▸ **Dataset excerpts**
========

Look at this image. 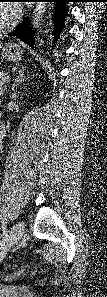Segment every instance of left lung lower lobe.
Listing matches in <instances>:
<instances>
[{
	"label": "left lung lower lobe",
	"instance_id": "left-lung-lower-lobe-1",
	"mask_svg": "<svg viewBox=\"0 0 107 297\" xmlns=\"http://www.w3.org/2000/svg\"><path fill=\"white\" fill-rule=\"evenodd\" d=\"M36 2L46 1V2H56L55 12H54V22L56 23L55 39L59 35L60 30L63 26V21L66 12V3L70 0H35ZM10 36H17L23 42L33 46V35L32 30L29 24V20H24L19 26L9 34Z\"/></svg>",
	"mask_w": 107,
	"mask_h": 297
}]
</instances>
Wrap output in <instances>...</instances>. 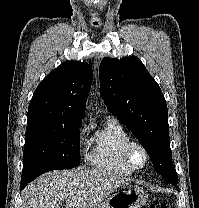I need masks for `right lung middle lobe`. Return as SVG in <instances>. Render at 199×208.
Segmentation results:
<instances>
[{"mask_svg": "<svg viewBox=\"0 0 199 208\" xmlns=\"http://www.w3.org/2000/svg\"><path fill=\"white\" fill-rule=\"evenodd\" d=\"M81 124L28 119L21 180L32 181L44 172L79 165Z\"/></svg>", "mask_w": 199, "mask_h": 208, "instance_id": "right-lung-middle-lobe-1", "label": "right lung middle lobe"}]
</instances>
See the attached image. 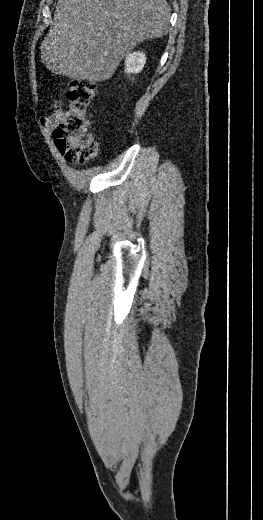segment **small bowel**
Segmentation results:
<instances>
[{
    "label": "small bowel",
    "instance_id": "c3829d8e",
    "mask_svg": "<svg viewBox=\"0 0 263 520\" xmlns=\"http://www.w3.org/2000/svg\"><path fill=\"white\" fill-rule=\"evenodd\" d=\"M63 118V111L60 108V104L56 103L53 112L47 116L41 118V124L47 133H51L59 125Z\"/></svg>",
    "mask_w": 263,
    "mask_h": 520
}]
</instances>
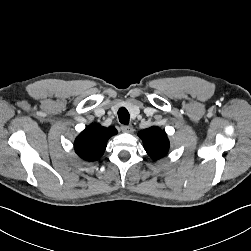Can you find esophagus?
<instances>
[{"mask_svg":"<svg viewBox=\"0 0 251 251\" xmlns=\"http://www.w3.org/2000/svg\"><path fill=\"white\" fill-rule=\"evenodd\" d=\"M121 130L125 133H131L133 131L132 125H122Z\"/></svg>","mask_w":251,"mask_h":251,"instance_id":"1","label":"esophagus"}]
</instances>
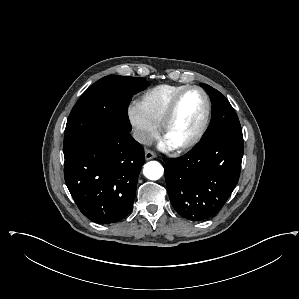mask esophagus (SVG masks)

========

▸ **What the exercise asks**
Beginning at the line that holds "Can you find esophagus?" and ending with the last line of the entries, please set down each line exactly, leaving every picture out.

▸ **Task answer**
Can you find esophagus?
<instances>
[{"mask_svg":"<svg viewBox=\"0 0 251 251\" xmlns=\"http://www.w3.org/2000/svg\"><path fill=\"white\" fill-rule=\"evenodd\" d=\"M121 130L125 133H131L133 131L132 125H122Z\"/></svg>","mask_w":251,"mask_h":251,"instance_id":"1","label":"esophagus"}]
</instances>
mask esophagus (SVG masks)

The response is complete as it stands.